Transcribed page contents
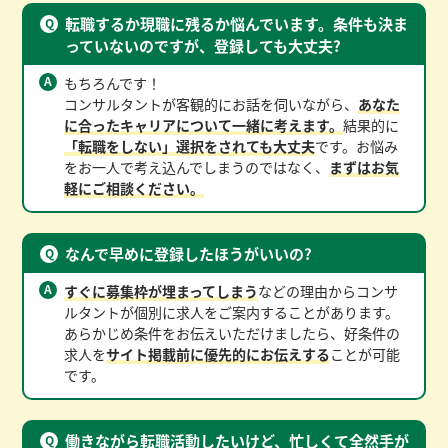
転職するか現職に残るか悩んでいます。条件も決ま
っていないのですが、登録しても大丈夫?
もちろんです！
コンサルタントが客観的にお話を伺いながら、
あなた
に合ったキャリアについて一緒に考えます。
結果的に
「転職をしない」選択をされても大丈夫
です。お悩み
をお一人で考え込んでしまうのではなく、
まずはお気
軽にご相談ください。
なんで早めに登録したほうがいいの?
すぐに募集枠が埋まってしまう
などの理由からコンサ
ルタントが個別に求人をご案内することがあります。
あらかじめ条件をお伝えいただけましたら、好条件の
求人を
サイト掲載前に優先的にお伝えする
ことが可能
です。
働きながら転職活動したいけど、忙しくて全然手が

Exercise >> Without the pictures, reproduce every line of the records above exactly.

Answer below >>
転職するか現職に残るか悩んでいます。条件も決ま
っていないのですが、登録しても大丈夫?
もちろんです！
コンサルタントが客観的にお話を伺いながら、
あなた
に合ったキャリアについて一緒に考えます。
結果的に
「転職をしない」選択をされても大丈夫
です。お悩み
をお一人で考え込んでしまうのではなく、
まずはお気
軽にご相談ください。
なんで早めに登録したほうがいいの?
すぐに募集枠が埋まってしまう
などの理由からコンサ
ルタントが個別に求人をご案内することがあります。
あらかじめ条件をお伝えいただけましたら、好条件の
求人を
サイト掲載前に優先的にお伝えする
ことが可能
です。
働きながら転職活動したいけど、忙しくて全然手が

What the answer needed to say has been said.